What you need to do -
The following data is to be repeated exactly, its pictures excluded.

Data provided -

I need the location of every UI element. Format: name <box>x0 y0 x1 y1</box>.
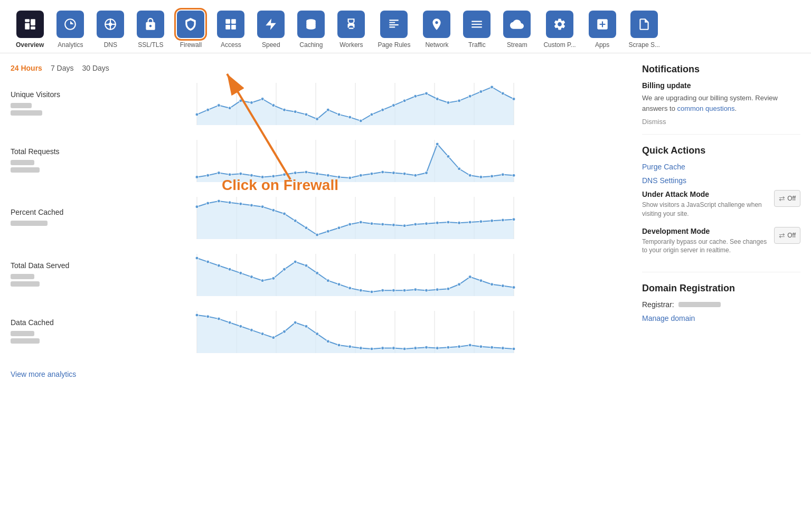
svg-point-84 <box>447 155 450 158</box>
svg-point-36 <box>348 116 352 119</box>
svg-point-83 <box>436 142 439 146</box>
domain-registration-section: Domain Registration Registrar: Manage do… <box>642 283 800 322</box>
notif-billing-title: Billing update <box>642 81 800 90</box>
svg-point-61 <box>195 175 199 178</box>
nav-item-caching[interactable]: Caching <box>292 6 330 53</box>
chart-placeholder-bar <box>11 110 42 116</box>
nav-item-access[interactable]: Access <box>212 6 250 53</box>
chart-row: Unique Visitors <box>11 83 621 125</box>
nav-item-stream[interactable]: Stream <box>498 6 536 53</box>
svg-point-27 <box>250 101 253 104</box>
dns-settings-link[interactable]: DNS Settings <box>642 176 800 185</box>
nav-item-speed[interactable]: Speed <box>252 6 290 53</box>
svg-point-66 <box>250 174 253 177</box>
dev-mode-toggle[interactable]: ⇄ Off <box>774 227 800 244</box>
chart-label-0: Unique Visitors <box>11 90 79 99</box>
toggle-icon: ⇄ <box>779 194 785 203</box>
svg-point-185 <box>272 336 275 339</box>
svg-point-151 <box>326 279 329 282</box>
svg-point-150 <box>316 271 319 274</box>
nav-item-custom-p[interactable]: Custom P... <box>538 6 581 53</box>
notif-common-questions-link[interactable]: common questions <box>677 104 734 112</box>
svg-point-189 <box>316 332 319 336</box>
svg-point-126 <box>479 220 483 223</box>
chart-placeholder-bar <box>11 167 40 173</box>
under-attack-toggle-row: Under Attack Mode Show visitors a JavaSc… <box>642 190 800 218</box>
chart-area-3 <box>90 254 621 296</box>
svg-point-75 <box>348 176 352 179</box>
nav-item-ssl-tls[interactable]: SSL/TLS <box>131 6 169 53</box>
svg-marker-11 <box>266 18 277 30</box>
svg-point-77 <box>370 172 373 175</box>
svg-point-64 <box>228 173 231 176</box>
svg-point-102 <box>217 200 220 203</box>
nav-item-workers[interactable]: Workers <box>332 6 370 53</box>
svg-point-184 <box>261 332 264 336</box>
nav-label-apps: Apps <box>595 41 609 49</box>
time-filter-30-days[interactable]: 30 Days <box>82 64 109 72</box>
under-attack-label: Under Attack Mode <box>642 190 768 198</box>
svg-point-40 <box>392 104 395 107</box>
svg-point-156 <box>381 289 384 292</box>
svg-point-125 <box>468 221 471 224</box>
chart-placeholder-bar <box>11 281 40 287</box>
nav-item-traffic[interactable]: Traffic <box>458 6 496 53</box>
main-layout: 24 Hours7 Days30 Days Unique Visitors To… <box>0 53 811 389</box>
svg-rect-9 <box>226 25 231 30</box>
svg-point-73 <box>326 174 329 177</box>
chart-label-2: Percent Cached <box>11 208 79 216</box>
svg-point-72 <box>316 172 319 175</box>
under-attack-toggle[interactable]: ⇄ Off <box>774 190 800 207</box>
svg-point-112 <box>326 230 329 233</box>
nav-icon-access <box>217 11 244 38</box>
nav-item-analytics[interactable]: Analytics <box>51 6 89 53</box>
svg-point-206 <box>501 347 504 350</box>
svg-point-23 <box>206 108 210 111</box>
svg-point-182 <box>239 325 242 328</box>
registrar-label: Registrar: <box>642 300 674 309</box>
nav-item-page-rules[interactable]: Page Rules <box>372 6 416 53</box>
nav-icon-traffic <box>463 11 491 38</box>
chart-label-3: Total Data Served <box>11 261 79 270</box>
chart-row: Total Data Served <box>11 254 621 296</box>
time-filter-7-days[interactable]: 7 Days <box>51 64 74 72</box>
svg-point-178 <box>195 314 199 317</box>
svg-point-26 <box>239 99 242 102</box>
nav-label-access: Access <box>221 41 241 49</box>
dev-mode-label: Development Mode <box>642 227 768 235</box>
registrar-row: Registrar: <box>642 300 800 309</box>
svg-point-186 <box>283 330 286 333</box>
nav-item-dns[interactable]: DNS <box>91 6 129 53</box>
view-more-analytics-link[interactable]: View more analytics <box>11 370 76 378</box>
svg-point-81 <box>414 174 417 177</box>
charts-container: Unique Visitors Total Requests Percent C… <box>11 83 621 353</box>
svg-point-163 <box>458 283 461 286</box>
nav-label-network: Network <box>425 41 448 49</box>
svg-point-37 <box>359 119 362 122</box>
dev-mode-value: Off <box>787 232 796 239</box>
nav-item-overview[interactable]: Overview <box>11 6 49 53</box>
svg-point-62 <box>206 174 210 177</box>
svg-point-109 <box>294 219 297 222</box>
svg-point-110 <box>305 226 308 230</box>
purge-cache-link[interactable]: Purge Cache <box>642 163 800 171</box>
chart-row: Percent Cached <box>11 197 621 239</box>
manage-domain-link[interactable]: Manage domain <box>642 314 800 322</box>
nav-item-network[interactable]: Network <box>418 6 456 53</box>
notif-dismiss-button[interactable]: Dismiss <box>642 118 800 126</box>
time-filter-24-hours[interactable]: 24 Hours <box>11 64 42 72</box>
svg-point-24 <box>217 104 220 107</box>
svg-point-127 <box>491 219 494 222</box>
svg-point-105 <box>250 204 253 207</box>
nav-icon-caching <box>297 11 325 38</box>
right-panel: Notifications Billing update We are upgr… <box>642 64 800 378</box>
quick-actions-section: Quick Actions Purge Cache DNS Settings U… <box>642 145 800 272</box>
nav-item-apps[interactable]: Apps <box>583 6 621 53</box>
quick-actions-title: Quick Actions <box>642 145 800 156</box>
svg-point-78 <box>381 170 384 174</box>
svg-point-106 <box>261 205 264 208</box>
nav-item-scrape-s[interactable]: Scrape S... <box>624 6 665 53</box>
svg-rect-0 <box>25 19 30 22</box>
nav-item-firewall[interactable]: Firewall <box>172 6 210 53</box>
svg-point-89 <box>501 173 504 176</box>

Your solution -
I need the location of every UI element. Format: name <box>x0 y0 x1 y1</box>.
svg-point-84 <box>447 155 450 158</box>
svg-point-36 <box>348 116 352 119</box>
svg-point-83 <box>436 142 439 146</box>
domain-registration-section: Domain Registration Registrar: Manage do… <box>642 283 800 322</box>
notif-billing-title: Billing update <box>642 81 800 90</box>
svg-point-61 <box>195 175 199 178</box>
nav-item-caching[interactable]: Caching <box>292 6 330 53</box>
chart-placeholder-bar <box>11 110 42 116</box>
nav-item-access[interactable]: Access <box>212 6 250 53</box>
chart-row: Unique Visitors <box>11 83 621 125</box>
nav-item-stream[interactable]: Stream <box>498 6 536 53</box>
svg-point-27 <box>250 101 253 104</box>
dns-settings-link[interactable]: DNS Settings <box>642 176 800 185</box>
nav-item-speed[interactable]: Speed <box>252 6 290 53</box>
svg-point-66 <box>250 174 253 177</box>
dev-mode-toggle[interactable]: ⇄ Off <box>774 227 800 244</box>
chart-label-0: Unique Visitors <box>11 90 79 99</box>
toggle-icon: ⇄ <box>779 194 785 203</box>
svg-point-185 <box>272 336 275 339</box>
svg-point-151 <box>326 279 329 282</box>
svg-point-150 <box>316 271 319 274</box>
nav-item-custom-p[interactable]: Custom P... <box>538 6 581 53</box>
notif-common-questions-link[interactable]: common questions <box>677 104 734 112</box>
svg-point-189 <box>316 332 319 336</box>
svg-point-126 <box>479 220 483 223</box>
chart-placeholder-bar <box>11 167 40 173</box>
under-attack-toggle-row: Under Attack Mode Show visitors a JavaSc… <box>642 190 800 218</box>
chart-area-3 <box>90 254 621 296</box>
svg-point-75 <box>348 176 352 179</box>
nav-item-ssl-tls[interactable]: SSL/TLS <box>131 6 169 53</box>
svg-marker-11 <box>266 18 277 30</box>
svg-point-77 <box>370 172 373 175</box>
svg-point-64 <box>228 173 231 176</box>
svg-point-102 <box>217 200 220 203</box>
nav-item-workers[interactable]: Workers <box>332 6 370 53</box>
svg-point-184 <box>261 332 264 336</box>
nav-label-apps: Apps <box>595 41 609 49</box>
time-filter-30-days[interactable]: 30 Days <box>82 64 109 72</box>
under-attack-label: Under Attack Mode <box>642 190 768 198</box>
svg-point-40 <box>392 104 395 107</box>
svg-point-156 <box>381 289 384 292</box>
svg-point-125 <box>468 221 471 224</box>
chart-placeholder-bar <box>11 281 40 287</box>
nav-item-traffic[interactable]: Traffic <box>458 6 496 53</box>
main-layout: 24 Hours7 Days30 Days Unique Visitors To… <box>0 53 811 389</box>
svg-rect-9 <box>226 25 231 30</box>
svg-point-73 <box>326 174 329 177</box>
chart-label-2: Percent Cached <box>11 208 79 216</box>
svg-point-72 <box>316 172 319 175</box>
under-attack-toggle[interactable]: ⇄ Off <box>774 190 800 207</box>
svg-point-112 <box>326 230 329 233</box>
nav-icon-access <box>217 11 244 38</box>
nav-item-analytics[interactable]: Analytics <box>51 6 89 53</box>
svg-point-206 <box>501 347 504 350</box>
svg-point-23 <box>206 108 210 111</box>
svg-point-182 <box>239 325 242 328</box>
registrar-label: Registrar: <box>642 300 674 309</box>
nav-item-page-rules[interactable]: Page Rules <box>372 6 416 53</box>
nav-icon-traffic <box>463 11 491 38</box>
chart-label-3: Total Data Served <box>11 261 79 270</box>
chart-row: Total Data Served <box>11 254 621 296</box>
time-filter-7-days[interactable]: 7 Days <box>51 64 74 72</box>
svg-point-178 <box>195 314 199 317</box>
svg-point-26 <box>239 99 242 102</box>
nav-label-access: Access <box>221 41 241 49</box>
dev-mode-label: Development Mode <box>642 227 768 235</box>
registrar-row: Registrar: <box>642 300 800 309</box>
svg-point-186 <box>283 330 286 333</box>
nav-item-dns[interactable]: DNS <box>91 6 129 53</box>
view-more-analytics-link[interactable]: View more analytics <box>11 370 76 378</box>
svg-point-81 <box>414 174 417 177</box>
charts-container: Unique Visitors Total Requests Percent C… <box>11 83 621 353</box>
svg-point-163 <box>458 283 461 286</box>
nav-label-network: Network <box>425 41 448 49</box>
svg-point-37 <box>359 119 362 122</box>
dev-mode-value: Off <box>787 232 796 239</box>
nav-item-overview[interactable]: Overview <box>11 6 49 53</box>
svg-point-62 <box>206 174 210 177</box>
svg-point-109 <box>294 219 297 222</box>
svg-point-110 <box>305 226 308 230</box>
purge-cache-link[interactable]: Purge Cache <box>642 163 800 171</box>
chart-row: Percent Cached <box>11 197 621 239</box>
manage-domain-link[interactable]: Manage domain <box>642 314 800 322</box>
nav-item-network[interactable]: Network <box>418 6 456 53</box>
notif-dismiss-button[interactable]: Dismiss <box>642 118 800 126</box>
time-filter-24-hours[interactable]: 24 Hours <box>11 64 42 72</box>
svg-point-24 <box>217 104 220 107</box>
svg-point-127 <box>491 219 494 222</box>
svg-point-105 <box>250 204 253 207</box>
nav-icon-caching <box>297 11 325 38</box>
right-panel: Notifications Billing update We are upgr… <box>642 64 800 378</box>
quick-actions-section: Quick Actions Purge Cache DNS Settings U… <box>642 145 800 272</box>
nav-item-apps[interactable]: Apps <box>583 6 621 53</box>
quick-actions-title: Quick Actions <box>642 145 800 156</box>
svg-point-78 <box>381 170 384 174</box>
svg-point-106 <box>261 205 264 208</box>
nav-item-scrape-s[interactable]: Scrape S... <box>624 6 665 53</box>
svg-rect-0 <box>25 19 30 22</box>
nav-item-firewall[interactable]: Firewall <box>172 6 210 53</box>
svg-point-89 <box>501 173 504 176</box>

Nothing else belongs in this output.